La ministre du Logement n’a eu de cesse de défendre une « loi de gauche, loi de régulation » et a soutenu le fait que « l’encadrement des loyers risque d’être un coup d’épée dans l’eau » en raison des nombreuses dérogations permettant de le contourner  rappelle André Chassaigne du Parti Communiste.

Quant à l’UMP, il a voulu par le biais de son vote, contrer un projet de loi qui n’est pas « une réponse à la crise du logement », mais a tenu à saluer plusieurs dispositions jugées « positives », notamment celles abordant le thème des syndicats de copropriété. Jean-Marie Tétart, s’est exprimé au nom du groupe et a qualifié la position du gouvernement sur la GUL de « reculade salutaire » en ce qu’elle impose une « nouvelle charge » à l’État.

En ce qui concerne l’UDI, le vote semble avoir divisé plutôt que rassemblé : 22 voix contre et 5 abstentions. Michel Piron, en sa qualité d’orateur du groupe a dénoncé « un mastodonte législatif » composé de 350 pages ne permettant pas de « construire plus vite et mieux ». Au sujet de l’encadrement des loyers élevés, ce dernier l’a désigné comme « un vrai problème » auquel « vous apportez une mauvaise réponse ».
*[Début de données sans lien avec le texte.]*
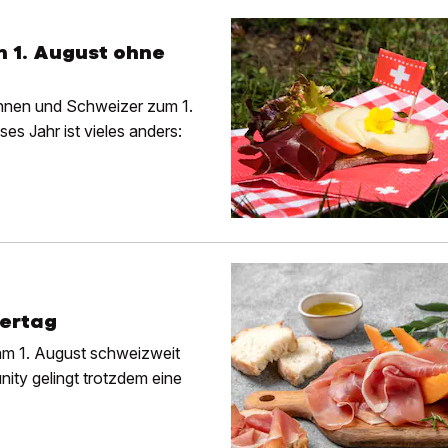
en 1. August ohne
rinnen und Schweizer zum 1.
s Jahr ist vieles anders:
iertag
am 1. August schweizweit
ity gelingt trotzdem eine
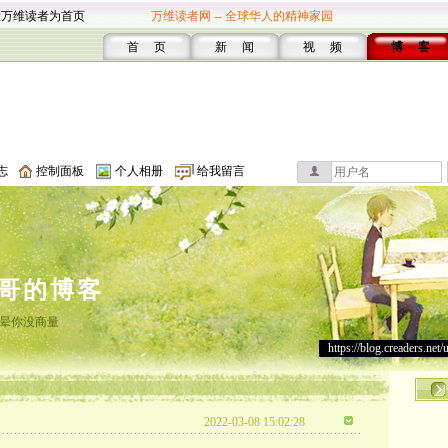
设万维读者为首页
万维读者网 -- 全球华人的精神家园
首 页
新 闻
视 频
博 客
志
控制面板
个人相册
给我留言
哥的博客
晕你没商量
https://blog.creaders.net/
2022-03-08 15:02:28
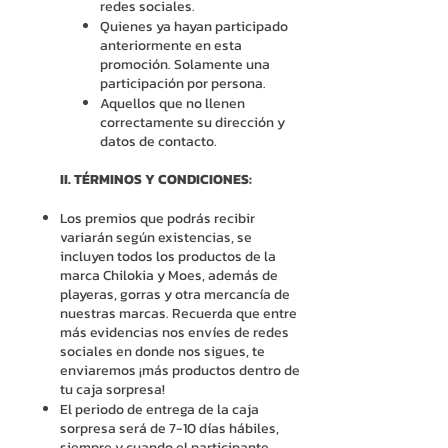
redes sociales.
Quienes ya hayan participado
anteriormente en esta
promoción. Solamente una
participación por persona.
Aquellos que no llenen
correctamente su dirección y
datos de contacto.
II. TÉRMINOS Y CONDICIONES:
Los premios que podrás recibir
variarán según existencias, se
incluyen todos los productos de la
marca Chilokia y Moes, además de
playeras, gorras y otra mercancía de
nuestras marcas. Recuerda que entre
más evidencias nos envíes de redes
sociales en donde nos sigues, te
enviaremos ¡más productos dentro de
tu caja sorpresa!
El periodo de entrega de la caja
sorpresa será de 7-10 días hábiles,
siempre y cuando el participante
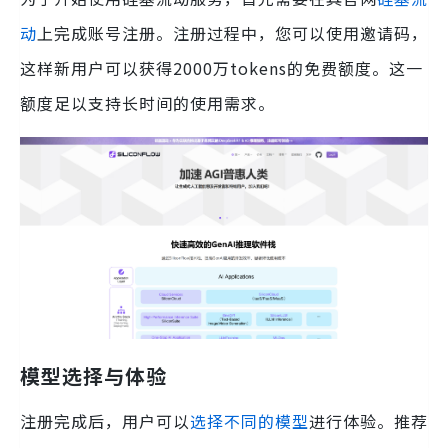
动
上完成账号注册。注册过程中，您可以使用邀请码，
这样新用户可以获得2000万tokens的免费额度。这一
额度足以支持长时间的使用需求。
模型选择与体验
注册完成后，用户可以
选择不同的模型
进行体验。推荐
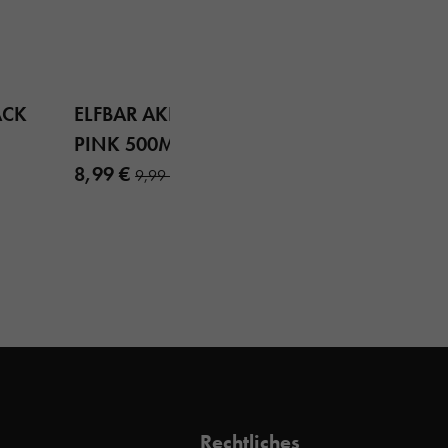
ACK
ELFBAR AKKU AURORA
PINK 500MAH
8,99 €
9,99 €
Rechtliches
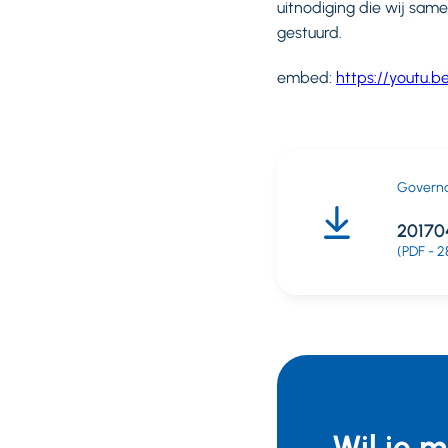
uitnodiging die wij sa
gestuurd.
embed:
https://youtu.
Govern
20170
(PDF - 2
Wil je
Les socialistes l’ont accueilli très favorablement, saluant au passage « un texte nécessaire et attendu », mais les radicaux de gauche se veulent moins enthousiastes, parlant d’un texte « équilibré ». Toutefois, ces derniers se sont dit satisfaits de la conduite du PLUI et du compromis trouvé, en effet, le transfert aux intercommunalités des compétences d’urbanisme des communes divisait députés et sénateurs. Pour ce faire, 25% des communes devront représenter au moins 20% de la population.

Enfin, les écologistes se sont exprimés en faveur de « la grande politique du logement et de l’urbanisme » élaborée «  pas à pas » par Cécile Duflot.